**Listed records**.
══════════

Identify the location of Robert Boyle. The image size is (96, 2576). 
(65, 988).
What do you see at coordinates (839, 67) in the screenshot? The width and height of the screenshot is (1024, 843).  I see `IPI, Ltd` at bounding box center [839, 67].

══════════

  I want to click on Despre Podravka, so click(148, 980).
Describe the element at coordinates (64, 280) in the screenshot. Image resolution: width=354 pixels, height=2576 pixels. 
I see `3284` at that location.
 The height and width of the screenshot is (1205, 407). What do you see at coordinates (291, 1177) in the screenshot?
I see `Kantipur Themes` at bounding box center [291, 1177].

══════════

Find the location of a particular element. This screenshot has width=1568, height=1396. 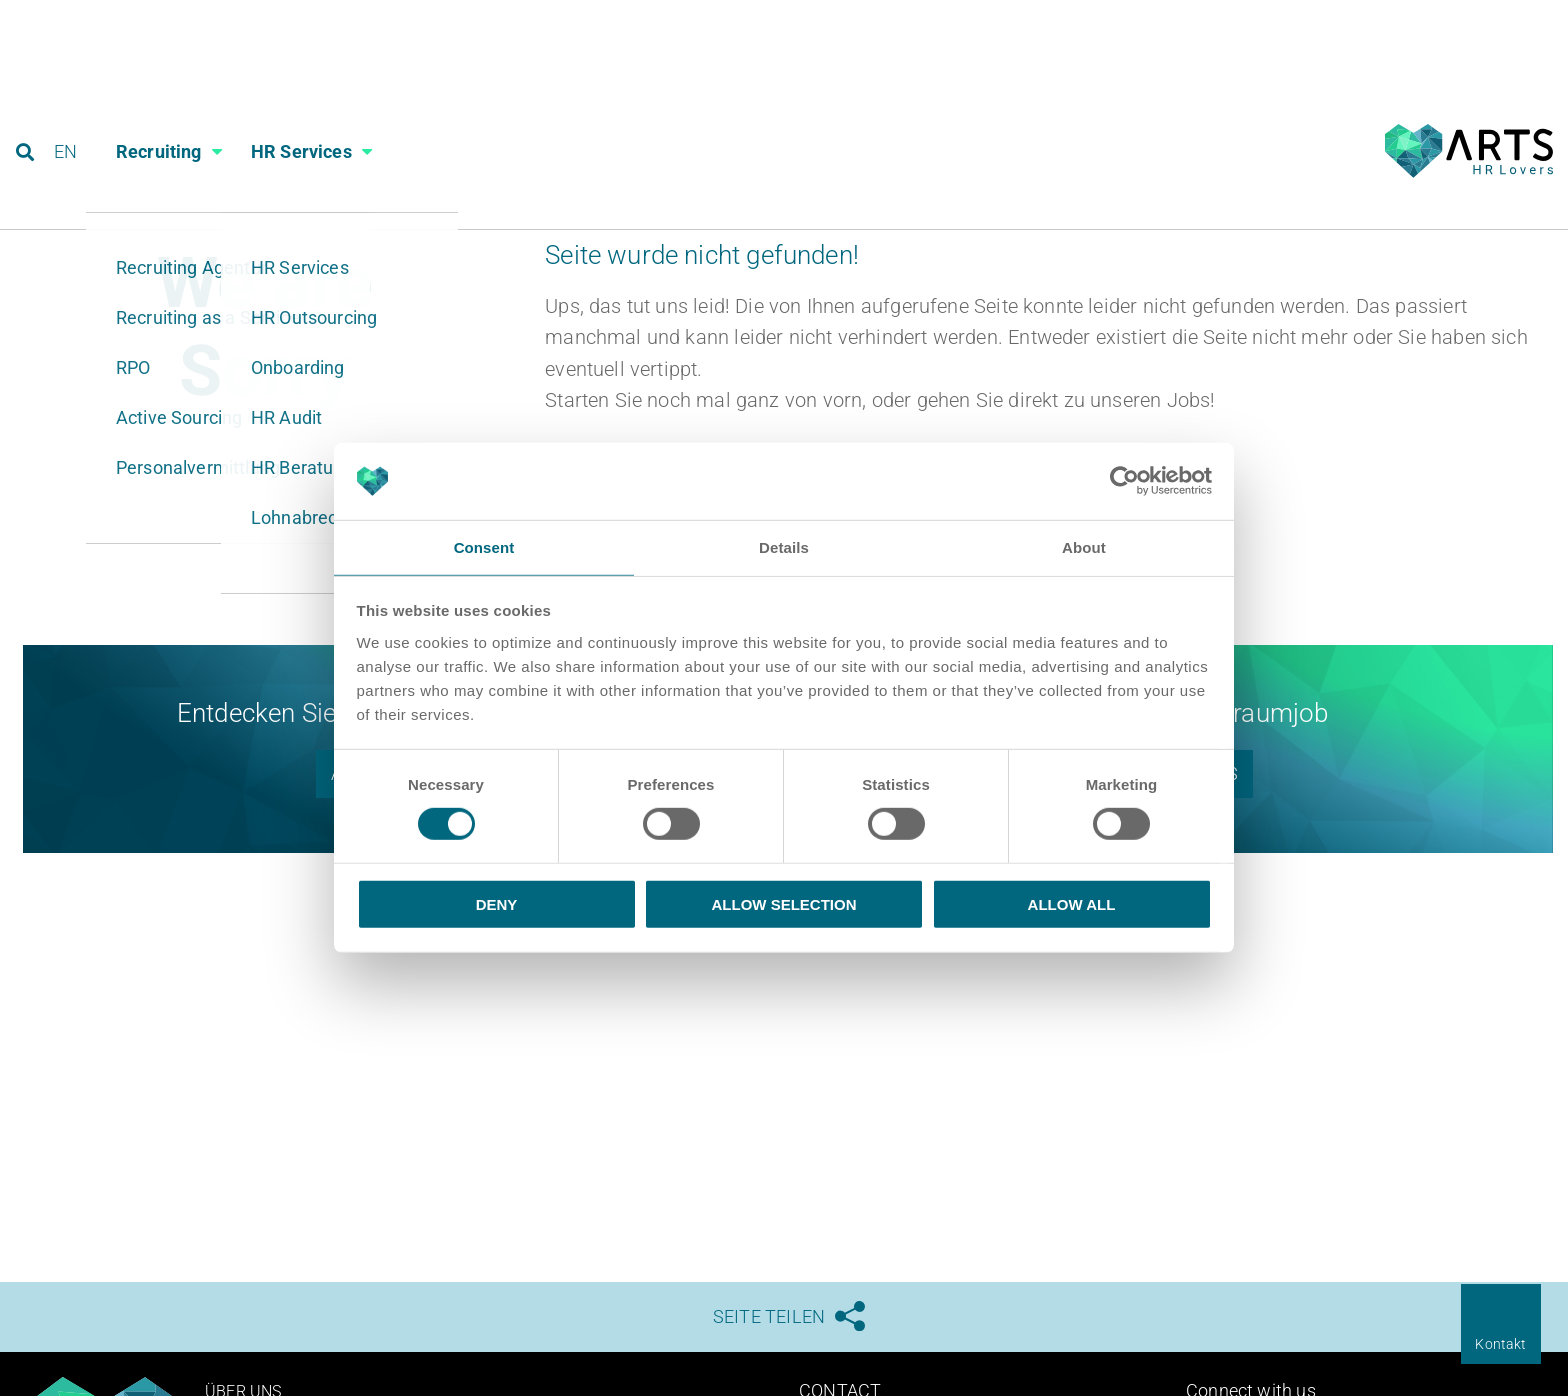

══════════

**The task**. The answer is the run of lines above from the line containing "Identify the location" through the line containing "What do you see at coordinates (839, 67)", copied exactly and alone.

**Answer section**.
Identify the location of Robert Boyle. The image size is (96, 2576). 
(65, 988).
What do you see at coordinates (839, 67) in the screenshot? The width and height of the screenshot is (1024, 843).  I see `IPI, Ltd` at bounding box center [839, 67].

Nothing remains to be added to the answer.